柑橘類のような、やや甘ったるい香水の匂い。
「私のことがさ……」
背中にはソファの感触がある。
力ずくで社長を投げ飛ばさない限り、どこにも逃げ場所はない。
「好きなの……かな?」
社長が頬を紅潮させながらいう。
その指がピンク色の唇をなでた。
「それとも嫌い?」
その指先を俺の唇にそっと押し当ててくる。
やばい、可愛すぎる。
興奮のあまり思考回路がショートしそうなほどに。
「……」
俺の選択は沈黙。
好きか。
嫌いか。
どっちを選んでも社長の暴走が加速する未来しかない。
「私はねえ……」
社長の重心が移動してきた。
後ろから前へと。
お尻を突き出したような格好になり、ぐっと顔を寄せてくる。
どうしてこうなった。
30分くらい前とのギャップが、俺の脳をますます混乱させる。
「マサくんのことがねえ……」
聞いてはいけない。
直視してはいけない。
そう念じれば念じるほど五感が社長に支配されていく。
「好きだよ……というのは嘘でね……」
俺はほっとした。
仕事は仕事。
異性は異性。
そういう分別をしていると錯覚したから。
しかし安心したのは下策中の下策だったといえよう。
相手は天然の人たらしなのだ。
まるで呼吸でもするように……。
周りの人間をコロコロと惚れさせていく。
大学時代から付き合いのある俺ならば、神宮寺の次くらいに、世界で二番目くらいに、そのことを理解しているはずだった。
「マサくんのことが大好きだから。
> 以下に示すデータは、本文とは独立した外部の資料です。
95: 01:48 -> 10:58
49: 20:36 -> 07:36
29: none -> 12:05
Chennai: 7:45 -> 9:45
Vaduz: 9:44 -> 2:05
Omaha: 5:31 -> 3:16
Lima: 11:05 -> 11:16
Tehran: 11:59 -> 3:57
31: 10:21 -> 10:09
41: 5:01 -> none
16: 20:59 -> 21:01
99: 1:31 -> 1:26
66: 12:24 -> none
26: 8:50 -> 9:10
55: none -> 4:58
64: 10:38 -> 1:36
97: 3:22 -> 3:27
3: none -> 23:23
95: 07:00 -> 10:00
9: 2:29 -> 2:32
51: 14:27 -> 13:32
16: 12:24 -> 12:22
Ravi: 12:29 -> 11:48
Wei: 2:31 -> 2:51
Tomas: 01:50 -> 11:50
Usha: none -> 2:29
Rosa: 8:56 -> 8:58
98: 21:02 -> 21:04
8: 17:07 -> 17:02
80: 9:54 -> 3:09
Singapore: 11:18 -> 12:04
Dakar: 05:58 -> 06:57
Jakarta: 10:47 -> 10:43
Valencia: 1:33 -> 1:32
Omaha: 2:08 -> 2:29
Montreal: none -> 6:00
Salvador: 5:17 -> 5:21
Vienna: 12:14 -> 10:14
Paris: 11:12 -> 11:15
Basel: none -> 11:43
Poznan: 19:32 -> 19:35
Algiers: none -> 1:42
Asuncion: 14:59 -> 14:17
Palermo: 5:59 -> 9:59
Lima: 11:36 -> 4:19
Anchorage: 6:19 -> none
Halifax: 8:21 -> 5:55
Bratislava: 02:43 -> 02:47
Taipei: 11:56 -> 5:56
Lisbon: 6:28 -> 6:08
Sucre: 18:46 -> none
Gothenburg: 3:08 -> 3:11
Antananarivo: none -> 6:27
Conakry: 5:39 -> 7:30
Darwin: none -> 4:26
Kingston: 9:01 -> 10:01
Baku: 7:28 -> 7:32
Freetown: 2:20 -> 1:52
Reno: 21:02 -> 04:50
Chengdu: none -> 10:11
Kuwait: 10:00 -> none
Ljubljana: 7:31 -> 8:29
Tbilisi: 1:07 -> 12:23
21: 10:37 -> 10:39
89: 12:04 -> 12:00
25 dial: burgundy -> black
好きってレベルじゃないの。分かってくれるかな、この気持ち」
社長がはあはあと息を荒げる。
その目に浮かんでいるのはハートマーク。
いや、俺がそのように都合のいい解釈をしているだけか。
大好きだから?
好きってレベルじゃない?
それって最強クラスに好きってことなのか?
「マサくんがどう思おうが変わらないんだ。私の気持ちはね。愛情ってそういうものだから。これは混じりっ気のない愛だから。純白の愛。だって仕方がないよね。好きになっちゃったものは。理屈じゃないから。この気持ちに嘘はつけないよね」
俺はせめてもの抵抗に出る。
いうなれば窮鼠が猫をかむような一撃。
「社長は仕事が好きじゃないですか? 会社のことも。社員のことも。そっちの優先順位はどうなのです?」
「あれ~、そういう単語を引き合いに出しちゃう」
「……」
俺はごくりと生唾を飲んだ。
ほろ酔い状態にあるにもかかわらず、社長の顔にはたっぷりの余裕が浮いている。
これが正気だといわんばかりに。
これが瀬古いのりの本心だといわんばかりに。
ドロドロの欲望とか、夢見がちな乙女の恋心とか、それらの一切合切をさらけ出している。
「確かに会社のみんなのことは好きだよ。愛している。一人ひとりをね」
社長の指が何かを探す。
俺の心臓の位置だった。
服の上でくるくると指先を滑らせて、宝物を見つけた少女のようににっこりと笑う。
やばい……。
そろそろ呑まれそう。
「でもね、マサくんに対する好きは毛色が違うんだよ」
「それって……」
ふわり、と。
ツインテールの先端が俺の頬にやさしく触れた。
「……男として好きってことだよ」
理想の幼女から告白されてしまった。
わかっている。
これは酒の魔法による失言。
どこまでが本音で、どこまでが甘言なのか、本人すら区別がついていないだろう。
信じる方がどうかしている。
それでも願う。
社長には俺を好きであってほしい。
社長の一番が俺であってほしい、と。
とても浅ましい感情だ。
小学校のクラスに仲のいい親友がいて、そいつの一番が俺であってほしいと望むような、その順位を確かめたくなるような、人間らしい気持ち。
「ありがとう……ございます」
どろり、と。
骨の髄までたらし込まれる音がした。